**Problem**. Using the data that follows, return exactly the lines from the one that contains "помощи земляка Анисима" through the one that contains "pero lo puedo", ends included.

**Given entries**.
[Start of Attachment]
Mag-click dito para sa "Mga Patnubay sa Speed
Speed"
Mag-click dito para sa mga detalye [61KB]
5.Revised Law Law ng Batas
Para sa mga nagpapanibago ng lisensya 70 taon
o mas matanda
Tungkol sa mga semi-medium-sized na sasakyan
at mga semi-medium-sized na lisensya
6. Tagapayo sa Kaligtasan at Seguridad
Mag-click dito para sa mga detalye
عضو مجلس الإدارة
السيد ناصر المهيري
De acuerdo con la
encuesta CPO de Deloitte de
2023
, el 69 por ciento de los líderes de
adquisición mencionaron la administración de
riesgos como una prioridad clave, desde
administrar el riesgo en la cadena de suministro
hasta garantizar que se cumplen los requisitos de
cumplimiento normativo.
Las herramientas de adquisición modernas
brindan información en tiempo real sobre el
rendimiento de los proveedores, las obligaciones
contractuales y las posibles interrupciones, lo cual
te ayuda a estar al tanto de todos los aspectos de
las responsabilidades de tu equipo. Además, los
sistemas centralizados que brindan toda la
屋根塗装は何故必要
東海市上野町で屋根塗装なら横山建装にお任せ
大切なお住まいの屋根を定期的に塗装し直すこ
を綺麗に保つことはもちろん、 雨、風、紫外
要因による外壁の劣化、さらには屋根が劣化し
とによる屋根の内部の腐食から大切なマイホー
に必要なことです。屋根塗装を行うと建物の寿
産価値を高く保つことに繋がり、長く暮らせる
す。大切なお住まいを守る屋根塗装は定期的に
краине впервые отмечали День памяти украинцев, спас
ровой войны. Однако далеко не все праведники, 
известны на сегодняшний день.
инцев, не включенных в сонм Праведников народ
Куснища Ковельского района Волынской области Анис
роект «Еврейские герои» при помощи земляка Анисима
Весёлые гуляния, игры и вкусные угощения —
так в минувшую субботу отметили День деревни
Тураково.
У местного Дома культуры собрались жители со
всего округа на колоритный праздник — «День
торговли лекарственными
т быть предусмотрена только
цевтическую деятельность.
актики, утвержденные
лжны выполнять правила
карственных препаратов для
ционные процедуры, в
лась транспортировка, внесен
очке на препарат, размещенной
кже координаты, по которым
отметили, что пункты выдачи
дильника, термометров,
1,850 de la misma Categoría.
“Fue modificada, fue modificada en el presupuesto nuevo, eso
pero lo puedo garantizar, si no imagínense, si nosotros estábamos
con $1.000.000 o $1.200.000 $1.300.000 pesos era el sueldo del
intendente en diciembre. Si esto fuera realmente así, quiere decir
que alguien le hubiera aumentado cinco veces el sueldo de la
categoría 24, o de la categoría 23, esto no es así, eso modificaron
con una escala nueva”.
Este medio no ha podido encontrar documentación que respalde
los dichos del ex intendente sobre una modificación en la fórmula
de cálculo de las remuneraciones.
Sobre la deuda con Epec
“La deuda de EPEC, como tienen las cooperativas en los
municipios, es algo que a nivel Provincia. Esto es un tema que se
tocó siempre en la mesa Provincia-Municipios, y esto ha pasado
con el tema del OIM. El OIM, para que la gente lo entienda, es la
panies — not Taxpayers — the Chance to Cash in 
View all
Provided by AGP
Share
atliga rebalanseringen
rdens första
[End of Attachment]
**Result**.
роект «Еврейские герои» при помощи земляка Анисима
Весёлые гуляния, игры и вкусные угощения —
так в минувшую субботу отметили День деревни
Тураково.
У местного Дома культуры собрались жители со
всего округа на колоритный праздник — «День
торговли лекарственными
т быть предусмотрена только
цевтическую деятельность.
актики, утвержденные
лжны выполнять правила
карственных препаратов для
ционные процедуры, в
лась транспортировка, внесен
очке на препарат, размещенной
кже координаты, по которым
отметили, что пункты выдачи
дильника, термометров,
1,850 de la misma Categoría.
“Fue modificada, fue modificada en el presupuesto nuevo, eso
pero lo puedo garantizar, si no imagínense, si nosotros estábamos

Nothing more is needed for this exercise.